Plot: Set in a future where the Capitol selects a boy and girl from the twelve districts to fight to the death on live television, Katniss Everdeen volunteers to take her younger sister's place for the latest match.
Director: Gary Ross
Writers: Gary Ross (screenplay), Suzanne Collins (screenplay, novel)
Stars: Jennifer Lawrence, Josh Hutcherson and Liam Hemsworth
Please, let the games stop.
In a not-too-distant future, North America has collapsed to be replaced by Panem, a country divided into the rich Capitol and poor 12 districts. Each year two young representatives - one male and one female - from each district are selected by lottery to participate in The Hunger Games. The 24 participants are forced to eliminate their competitors with all citizens required to watch.
From the very first minutes "The Hunger Games" feels messy and it only becomes worse and worse as it progresses - you wait for the games to begin for and hour and when they do, they feel like action scenes shot for a TV movie with cheesy explosions, people running around the woods and horrid editing adorning all of it. The world the story takes place in, didn't engage me. The characters, so underdeveloped, didn't interest me. Say what you want about Jacob and Edward in Twilight - even comparing to those two male characters in "The Hunger Games" are so bland that if actors playing them are not nominated for Razzies this year, I'll be truly shocked.
Love triangle? Check. Poor animal running away from the proximity of death in the prologue? Check. Teenage heroine which is supposed to be different than all the other girls in the film? Check. Good actress playing her wasting her time? Check. Annoying supporting teenage characters? Check. Sounds familiar?
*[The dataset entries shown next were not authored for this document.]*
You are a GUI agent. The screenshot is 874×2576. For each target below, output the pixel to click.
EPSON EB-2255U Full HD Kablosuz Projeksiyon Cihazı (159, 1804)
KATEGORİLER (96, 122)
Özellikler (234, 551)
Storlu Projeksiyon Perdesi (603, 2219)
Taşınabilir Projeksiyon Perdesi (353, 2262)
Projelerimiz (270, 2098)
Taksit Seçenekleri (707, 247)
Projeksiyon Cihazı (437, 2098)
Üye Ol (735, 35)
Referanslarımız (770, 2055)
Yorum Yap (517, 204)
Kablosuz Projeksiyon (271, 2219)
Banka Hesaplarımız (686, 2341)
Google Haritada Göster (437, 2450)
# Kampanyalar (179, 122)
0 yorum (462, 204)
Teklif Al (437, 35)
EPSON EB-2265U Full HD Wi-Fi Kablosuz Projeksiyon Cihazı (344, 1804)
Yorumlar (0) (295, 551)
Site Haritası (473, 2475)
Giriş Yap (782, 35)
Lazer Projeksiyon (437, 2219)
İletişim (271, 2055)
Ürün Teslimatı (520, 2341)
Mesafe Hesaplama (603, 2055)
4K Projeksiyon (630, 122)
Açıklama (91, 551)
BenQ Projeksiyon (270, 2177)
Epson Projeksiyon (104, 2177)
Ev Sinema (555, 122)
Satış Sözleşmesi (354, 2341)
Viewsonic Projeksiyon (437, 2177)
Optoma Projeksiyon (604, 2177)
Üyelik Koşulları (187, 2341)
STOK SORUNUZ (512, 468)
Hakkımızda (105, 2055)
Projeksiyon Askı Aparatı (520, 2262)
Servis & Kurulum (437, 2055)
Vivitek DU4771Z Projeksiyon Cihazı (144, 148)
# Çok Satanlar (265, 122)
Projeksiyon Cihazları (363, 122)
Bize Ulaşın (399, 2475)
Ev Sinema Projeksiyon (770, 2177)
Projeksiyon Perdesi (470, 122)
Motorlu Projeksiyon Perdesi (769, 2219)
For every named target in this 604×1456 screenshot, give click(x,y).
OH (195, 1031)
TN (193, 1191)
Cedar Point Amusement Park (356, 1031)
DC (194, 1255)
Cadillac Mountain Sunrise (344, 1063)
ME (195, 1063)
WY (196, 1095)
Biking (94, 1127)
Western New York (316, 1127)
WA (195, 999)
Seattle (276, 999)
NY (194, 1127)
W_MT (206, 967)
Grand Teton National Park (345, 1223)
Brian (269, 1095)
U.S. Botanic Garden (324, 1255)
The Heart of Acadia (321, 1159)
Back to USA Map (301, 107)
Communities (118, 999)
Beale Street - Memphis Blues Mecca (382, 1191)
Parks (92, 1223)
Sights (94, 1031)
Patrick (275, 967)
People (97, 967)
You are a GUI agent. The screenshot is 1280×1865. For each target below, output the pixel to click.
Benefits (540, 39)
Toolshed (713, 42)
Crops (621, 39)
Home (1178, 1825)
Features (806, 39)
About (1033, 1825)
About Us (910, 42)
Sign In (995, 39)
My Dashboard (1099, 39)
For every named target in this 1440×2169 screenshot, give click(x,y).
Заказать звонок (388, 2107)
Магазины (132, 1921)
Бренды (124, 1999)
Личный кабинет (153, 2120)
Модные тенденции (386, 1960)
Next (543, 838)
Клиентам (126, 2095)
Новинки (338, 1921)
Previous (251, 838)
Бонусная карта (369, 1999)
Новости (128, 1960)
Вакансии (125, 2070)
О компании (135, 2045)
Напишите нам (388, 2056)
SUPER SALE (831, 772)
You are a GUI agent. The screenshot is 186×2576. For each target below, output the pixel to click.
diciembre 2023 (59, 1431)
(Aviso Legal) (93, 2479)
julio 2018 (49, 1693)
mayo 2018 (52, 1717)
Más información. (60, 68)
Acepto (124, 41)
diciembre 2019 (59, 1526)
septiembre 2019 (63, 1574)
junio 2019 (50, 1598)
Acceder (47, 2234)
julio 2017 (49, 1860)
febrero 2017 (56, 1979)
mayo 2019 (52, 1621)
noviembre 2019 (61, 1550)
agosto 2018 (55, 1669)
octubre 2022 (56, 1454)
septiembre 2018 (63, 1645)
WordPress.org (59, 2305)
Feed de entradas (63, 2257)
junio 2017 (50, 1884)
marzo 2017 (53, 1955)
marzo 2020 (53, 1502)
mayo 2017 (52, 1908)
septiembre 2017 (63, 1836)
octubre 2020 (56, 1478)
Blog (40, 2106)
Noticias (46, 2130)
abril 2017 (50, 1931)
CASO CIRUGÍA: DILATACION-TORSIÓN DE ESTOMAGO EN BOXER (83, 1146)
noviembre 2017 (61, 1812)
We follow Katniss, who steps up to protect her sister, whose name is of course selected as a contender. Since the little sister is horrified, as she is repeatedly in the movie which the actress playing her portrays through her annoying screaming and sobbing, Katniss waves her hands and yells she volunteers thus becoming a contender in titular Hunger Games - fight to death between teenagers in a merciless world, where their battles are broadcast for the enjoyment of the public. I really didn't care about any of these people getting slaughtered, nor apparently I should have since nobody bothered to give them any back story. The logic of the games themselves escapes me too - so there are 12 poor Districts and the one that is victorious wins the prize. Wouldn't the people from other districts raise against the one that is victorious? How is hosting games helping anything? What am I missing?
The main heroine Katniss is brave and noble, as we are told on the back of the flayers that promotes the movie. There are two boys in her life - one she leaves in her district who is clearly saddened by the fact she may die - that is shown through a quick and so very profound scene where he sits on the hill, staring at the horizon, ah the angst! The other is irritating little prick who is the fellow contender in the game. Oh Good Lord, which one will Katniss choose? Romeo or the wuss?
There are many recognizable actors in this one - Wes Bentley and Elizabeth Banks continue to embarrass themselves and Stanley Tucci and Woody Harrelsson clearly need money because I can see no other reason for being in this film - Harrelson is by the way the only one except for Lawrence who manages to create an actual performance in this film. And then there are the actors who partner Lawrence as her fellow contenders and two who play her love interests, well let's just say I won't even bother to learn their names.I was shocked to notice on the imdb cast listing that Isabelle Fuhrman was in it. I completely didn't recognize her, but I should have suspected it was her, given that she played the only one of Katniss's enemies that was actually memorable.
And had it not been a trilogy but a single movie let me tell you, if the ending was changed I'd collapse. Had they eaten those berries and died I would be shocked and throw in 20 points to the grade. But as with the ferries not exploding in "The Dark Knight", everybody is happy, nobody decent dies in the end and God bless America. What's more shocking than the box office numbers and all those favorable reviews is that this movie is written and directed by Gary Ross, who fourteen years ago made wonderful "Pleasantville". How the mighty have fallen.
What did I like? Well, apart from Lawrence and Harrelson I liked the music. That's it. The film is as clumsy and as much of a waste of time as "In Time" I saw few weeks ago. All I can say, don't buy into the hype, watch it on DVD as I initially planned and should have just wait and do so, because that way I'd be able to fast forward through this mess.